Comments on: More About REBin and Decimals
REBOL Technologies

Comments on: More About REBin and Decimals

Carl Sassenrath, CTO
REBOL Technologies
11-Nov-2004

Article #0044
Main page || Index || Prior Article [0043] || Next Article [0045] || Post Comments || Send feedback

Thanks for some of your comments on Decimal representation for REBin. Let me clear up a few things...

First, from the beginning REBOL was made to use IEEE. I learned a lot from the Amiga experiences of doing a custom floating point function library. That's not the way to go. IEEE is what we use.

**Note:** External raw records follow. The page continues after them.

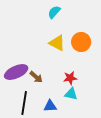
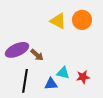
red star: (70, 78) -> (83, 77), moved
cyan triangle: (71, 94) -> (63, 73), moved

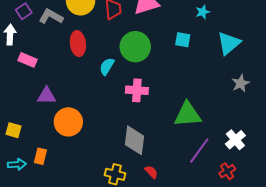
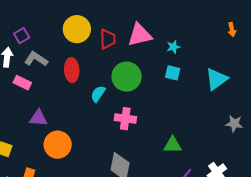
cyan star: (203, 12) -> (173, 47), moved
gray L-shape: (51, 16) -> (36, 59), moved
gray star: (241, 83) -> (234, 124), moved, turned 30
green triangle: (188, 114) -> (173, 145), size x0.7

As you know the Decimal! datatype has been part of REBOL for many years. What we are looking at here is the issue of the binary representation of FP within the REBin format. Now, I've not said much about REBin, so let me say just a bit here to clarify....

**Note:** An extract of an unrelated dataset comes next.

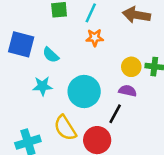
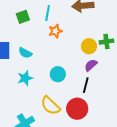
cyan circle: (84, 91) -> (58, 74), size x0.6
purple semicircle: (128, 91) -> (91, 65), turned -40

REBin is similar to a byte-coded interpreter, but for data not code (of course in REBOL code is data, so you could argue that point). Its objective is the accurate representation of REBOL lexical format (not evaluative format) in a binary form. You might ask, "why do this?" and that would be an excellent question. There are a few reasons:

  1. The main reason: to interface to REBOL plugin modules, REBOL needs to have a portable in-memory representation that can be passed to and returned from plugin functions. You would not want to parse REBOL source strings within your C code functions. Using REBin will be much simpler.

  2. RIF (index file) records will have the option of storing in REBin format. Here the advantage is that the data of the record has been pre-validated and does not require re-validation to be restored into memory. It can also collapse word references that are found within records, eliminating the symbol table lookup step for each word (but still requiring it once for the localized symbol table). The net result is that saving and loading to RIF records will be faster by some amount (not a huge amount, but every bit helps when you have a lot of records).

  3. REBOL encapsulation will use REBin format. You may not realize it, but every time REBOL boots, it "loads itself" and all of its components from a source code string representation. In other words, if there are 100000 values (words, numbers, strings) that are part of that bootstrap, each one must be separately parsed and validated. If the integer 1234 is part of the code, then every time you run REBOL it checks that 1234 is indeed a valid integer, even though it is static and will not change.

Now, REBOL does this process so quickly that you don't really notice it most of the time. But it does remain a factor, and that's why I often use REBOL/Base for my CGI scripts, because there is so much less to load on the boot, and the resulting CGI page is produced faster.

This also extends to programs encapsulated with the SDK. Every program (e.g. AltME) itself must parse and validate. So, in the future with REBin, that step will not be necessary. The program will be stored in REBin format and the only step is a minor one of translation to the in-memory-format. No parsing or validation is needed.

For encapsulated programs, there is also the extra advantage that developers can selectively remove symbols from the REBin symbol table. This allows commercial developers to do a better job of hiding their code to protect their investment. This is a small thing, but it is an important factor to some developers.

When it comes to the representation of REBOL values in REBin format, most of them are obvious. For instance, strings remain as strings, and integers will be variable length (1, 2, 4, 8 byte formats), etc. The datatype that is not obvious is Decimal. It has a few ways that it can be represented, and each has advantages and disadvantages.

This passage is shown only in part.